Les révolutions bienvenues qui secouent les sociétés arabes incitent à chercher des repères dans le passé. Il n'existe pas de génération spontanée en matière de sciences sociales et les problèmes d'aujourd'hui ont souvent des racines dans la longue durée historique.
Les ignorer, c'est se condamner à gaspiller une énergie inutile. Ainsi de l'Egypte, par exemple. On trouve chez Muqaddasi un exposé des problèmes qui se posaient à ce pays dès l'an mil. Car Muqaddasi est né, à Jérusalem, comme son nom l'indique, le 5 muharram de l'an 333 hégirien, soit le 28 août 944.
Il s'est trouvé en Egypte en 358h/969 du calendrier grégorien et voici comment il décrit ce qu'il a constaté dans ce pays : il a assisté à l'installation de la dynastie fatimide qui venait, depuis le Maghrib, proclamer, au Caire, un califat shiite, rival de celui de Bagdad. Lorsqu'on sait que, de nos jours, l'Egypte comme le Maghreb sont férocement sunnites, on peut méditer sur la relativité des choses humaines.
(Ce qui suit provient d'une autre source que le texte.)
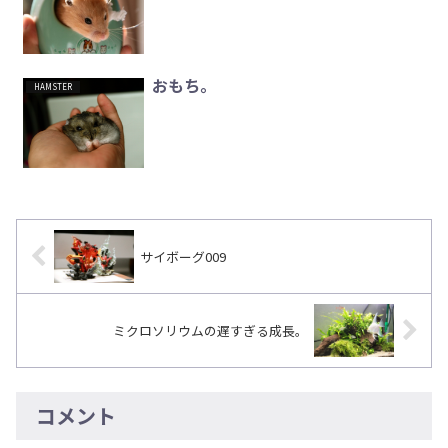
おもち。
HAMSTER
サイボーグ009
ミクロソリウムの遅すぎる成長。
コメント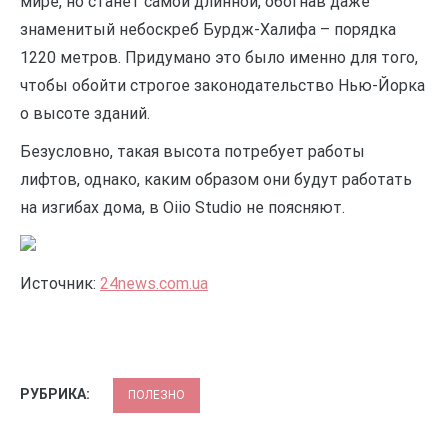
мире, но станет самой длинной, обогнав даже
знаменитый небоскреб Бурдж-Халифа – порядка
1220 метров. Придумано это было именно для того,
чтобы обойти строгое законодательство Нью-Йорка
о высоте зданий.
Безусловно, такая высота потребует работы
лифтов, однако, каким образом они будут работать
на изгибах дома, в Oiio Studio не поясняют.
Источник:
24news.com.ua
РУБРИКА:
ПОЛЕЗНО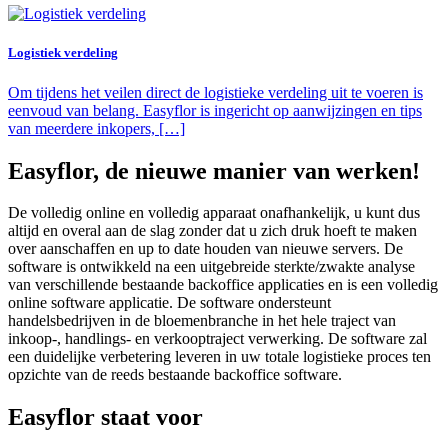
Logistiek verdeling
Om tijdens het veilen direct de logistieke verdeling uit te voeren is
eenvoud van belang. Easyflor is ingericht op aanwijzingen en tips
van meerdere inkopers, […]
Easyflor, de nieuwe manier van werken!
De volledig online en volledig apparaat onafhankelijk, u kunt dus
altijd en overal aan de slag zonder dat u zich druk hoeft te maken
over aanschaffen en up to date houden van nieuwe servers. De
software is ontwikkeld na een uitgebreide sterkte/zwakte analyse
van verschillende bestaande backoffice applicaties en is een volledig
online software applicatie. De software ondersteunt
handelsbedrijven in de bloemenbranche in het hele traject van
inkoop-, handlings- en verkooptraject verwerking. De software zal
een duidelijke verbetering leveren in uw totale logistieke proces ten
opzichte van de reeds bestaande backoffice software.
Easyflor staat voor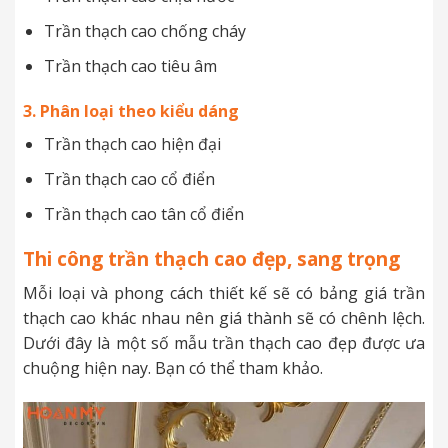
Trần thạch cao chống cháy
Trần thạch cao tiêu âm
3. Phân loại theo kiểu dáng
Trần thạch cao hiện đại
Trần thạch cao cổ điển
Trần thạch cao tân cổ điển
Thi công trần thạch cao đẹp, sang trọng
Mỗi loại và phong cách thiết kế sẽ có bảng giá trần
thạch cao khác nhau nên giá thành sẽ có chênh lệch.
Dưới đây là một số mẫu trần thạch cao đẹp được ưa
chuộng hiện nay. Bạn có thể tham khảo.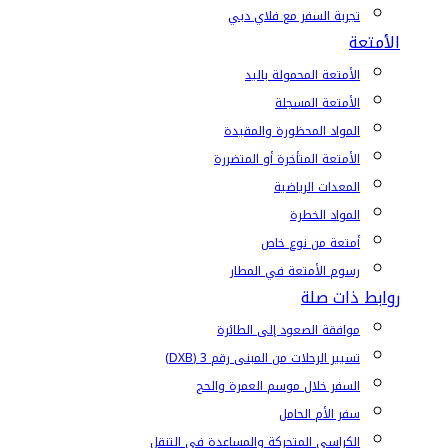
تجربة السفر مع فلاي دبي
الأمتعة
الأمتعة المحمولة باليد
الأمتعة المسجلة
المواد المحظورة والمقيدة
الأمتعة المتأخرة أو المتضررة
المعدات الرياضية
المواد الخطرة
أمتعة من نوع خاص
رسوم الأمتعة في المطار
روابط ذات صلة
موافقة الصعود إلى الطائرة
تسيير الرحلات من المبنى رقم 3 (DXB)
السفر خلال موسم العمرة والحج
سفر الأم الحامل
الكراسي المتحركة والمساعدة في التنقل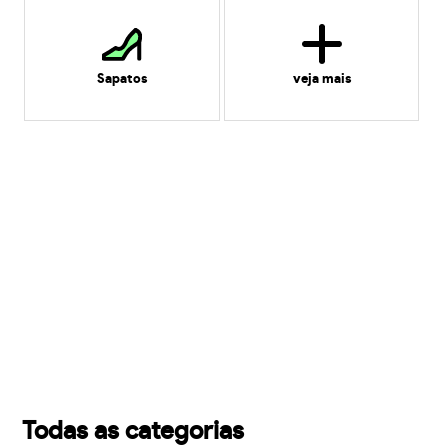
Sapatos
veja mais
Todas as categorias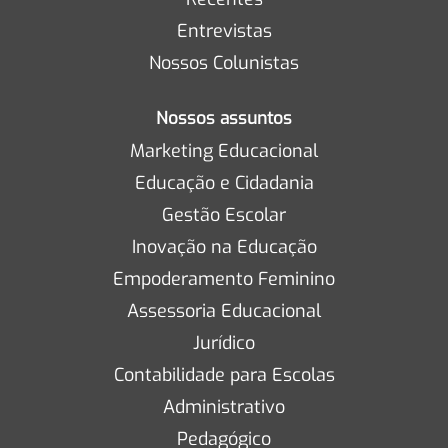
Entrevistas
Nossos Colunistas
Nossos assuntos
Marketing Educacional
Educação e Cidadania
Gestão Escolar
Inovação na Educação
Empoderamento Feminino
Assessoria Educacional
Jurídico
Contabilidade para Escolas
Administrativo
Pedagógico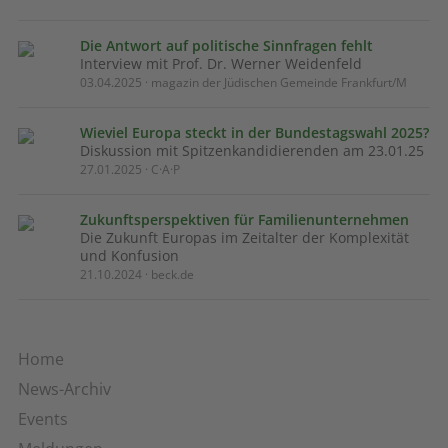
Die Antwort auf politische Sinnfragen fehlt
Interview mit Prof. Dr. Werner Weidenfeld
03.04.2025 · magazin der Jüdischen Gemeinde Frankfurt/M
Wieviel Europa steckt in der Bundestagswahl 2025?
Diskussion mit Spitzenkandidierenden am 23.01.25
27.01.2025 · C·A·P
Zukunftsperspektiven für Familienunternehmen
Die Zukunft Europas im Zeitalter der Komplexität
und Konfusion
21.10.2024 · beck.de
Home
News-Archiv
Events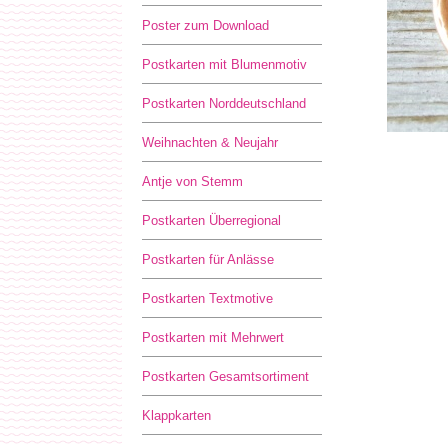
Poster zum Download
Postkarten mit Blumenmotiv
Postkarten Norddeutschland
Weihnachten & Neujahr
Antje von Stemm
Postkarten Überregional
Postkarten für Anlässe
Postkarten Textmotive
Postkarten mit Mehrwert
Postkarten Gesamtsortiment
Klappkarten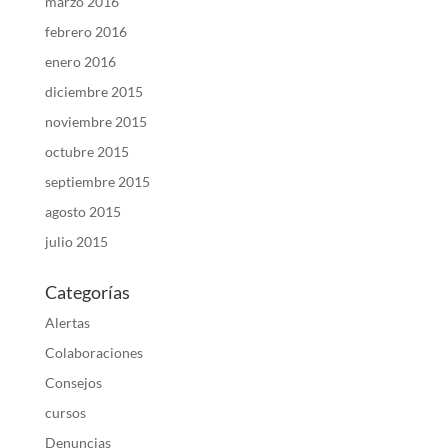
marzo 2016
febrero 2016
enero 2016
diciembre 2015
noviembre 2015
octubre 2015
septiembre 2015
agosto 2015
julio 2015
Categorías
Alertas
Colaboraciones
Consejos
cursos
Denuncias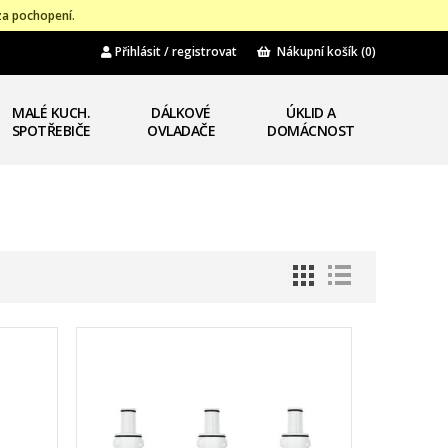
za pochopení.
Přihlásit / registrovat
Nákupní košík
(0)
MALÉ KUCH.
DÁLKOVÉ
ÚKLID A
SPOTŘEBIČE
OVLADAČE
DOMÁCNOST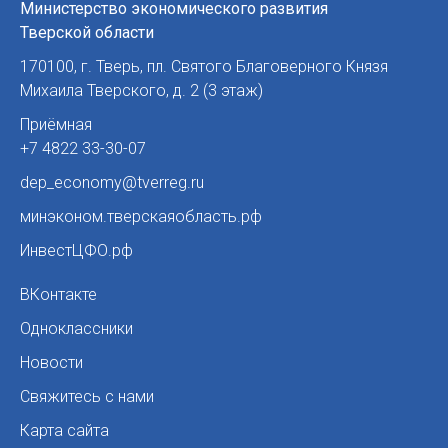
Министерство экономического развития
Тверской области
170100
,
г. Тверь
,
пл. Святого Благоверного Князя
Михаила Тверского, д. 2 (3 этаж)
Приёмная
+7 4822 33-30-07
dep_economy@tverreg.ru
минэконом.тверскаяобласть.рф
ИнвестЦФО.рф
ВКонтакте
Одноклассники
Новости
Свяжитесь с нами
Карта сайта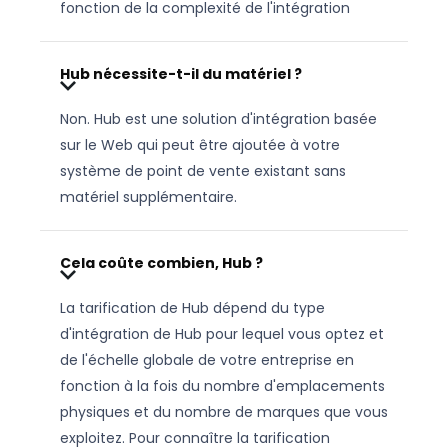
fonction de la complexité de l'intégration
Hub nécessite-t-il du matériel ?
Non. Hub est une solution d'intégration basée
sur le Web qui peut être ajoutée à votre
système de point de vente existant sans
matériel supplémentaire.
Cela coûte combien, Hub ?
La tarification de Hub dépend du type
d'intégration de Hub pour lequel vous optez et
de l'échelle globale de votre entreprise en
fonction à la fois du nombre d'emplacements
physiques et du nombre de marques que vous
exploitez. Pour connaître la tarification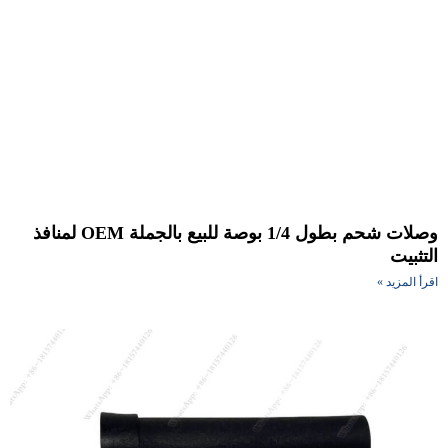
وصلات شحم بطول 1/4 بوصة للبيع بالجملة OEM لمنافذ
تثبيت
أ المزيد »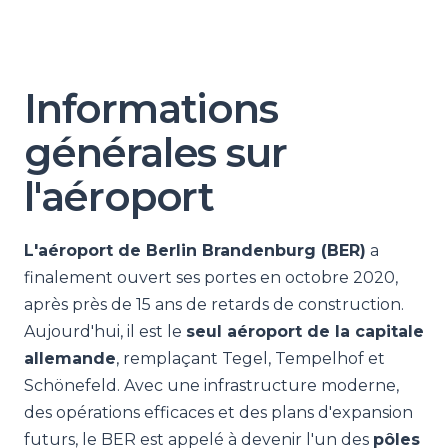
Informations
générales sur
l'aéroport
L'aéroport de Berlin Brandenburg (BER)
a
finalement ouvert ses portes en octobre 2020,
après près de 15 ans de retards de construction.
Aujourd'hui, il est le
seul aéroport de la capitale
allemande
, remplaçant Tegel, Tempelhof et
Schönefeld. Avec une infrastructure moderne,
des opérations efficaces et des plans d'expansion
futurs, le BER est appelé à devenir l'un des
pôles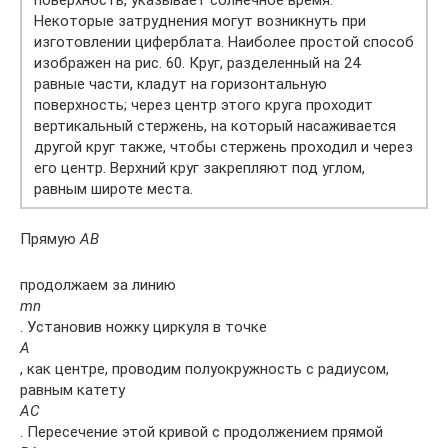
поверхность, указывает солнечное время.
Некоторые затруднения могут возникнуть при
изготовлении циферблата. Наиболее простой способ
изображен на рис. 60. Круг, разделенный на 24
равные части, кладут на горизонтальную
поверхность; через центр этого круга проходит
вертикальный стержень, на который насаживается
другой круг также, чтобы стержень проходил и через
его центр. Верхний круг закрепляют под углом,
равным широте места.
Прямую
AB
продолжаем за линию
mn
. Установив ножку циркуля в точке
A
, как центре, проводим полуокружность с радиусом,
равным катету
AC
. Пересечение этой кривой с продолжением прямой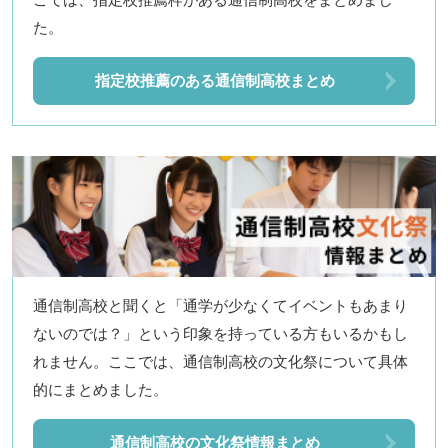
た。
指定校推薦のある通信制高校まとめ
通信制高校と聞くと「通学が少なくてイベントもあまり
ないのでは？」という印象を持っている方もいるかもし
れません。ここでは、通信制高校の文化祭について具体
的にまとめました。
通信制高校の文化祭情報まとめ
L'Egypte, écrit-il, est un pays riche. Sa richesse est d'abord culturelle : le Sinaï abrite un monastère chrétien, mais aussi l'Olivier du Coran, centre du monde, qui ne serait ni d'Orient ni d'Occident et dont l'huile est réservée aux princes. Au pied du Sinaï, la route prise par Moïse et le peuple d'Israël en quittant l'Egypte. A Fustat, on montre le lieu où Joseph fut vendu par ses frères. Et c'est en Egypte, assure-t-on, qu'il faut situer la colline tranquille, avec ses eaux vives, où Marie et son fils Jésus trouvèrent le refuge dont parle le Coran. Ainsi, aujourd'hui comme hier, la terre d'Egypte est surchargée de lourds symboles communs aux trois religions et dont la gestion est très difficile, car elle suscite des passions attisées par la pauvreté et le manque de libertés. Muqaddasi observe ensuite la richesse matérielle de l'Egypte. Il assiste à l'expédition de farine et de froment vers le Hedjaz ; il compte trois mille charges de chameau pour une seule semaine. Qui plus est, Le Caire, en même temps que ces exportations, fournit les plus forts contingents de pèlerins à La Mecque. En effet, en plus des Egyptiens, ici se rendent les pèlerins venus d'Andalousie et du Maghreb, en partance pour La Mecque. Les Egyptiens sont pratiquants. Muqaddasi assiste à la prière du vendredi. Il a trouvé les rangs des fidèles, dont il estime le nombre à dix mille, débordant sur les marchés, à plus de mille coudées de la mosquée.
Ainsi, aujourd'hui, en 2011, comme hier, vers l'an mil, les fidèles prient dans les rues par manque de places suffisantes dans les mosquées. C'est qu'aujourd'hui comme hier, le nombre de fidèles est en constante augmentation et ce phénomène ne semble pas s'apaiser. Les prières dans les rues sont une donnée permanente du monde musulman ; aujourd'hui comme hier, les mosquées ne sont pas en nombre suffisant. Même à La Mecque et à Médine, le nombre des fidèles priant déborde sur les rues. Et il est sans doute plus économique de prier dans les rues que de construire de nouvelles mosquées. Cela gêne d'autant moins les Musulmans que toute la terre peut être considérée comme une mosquée. Point n'est besoin d'un lieu particulier pour prier. Les Européens, qui n'ont jamais rien compris aux religions en expansion, ne comprennent rien à ce point du dogme.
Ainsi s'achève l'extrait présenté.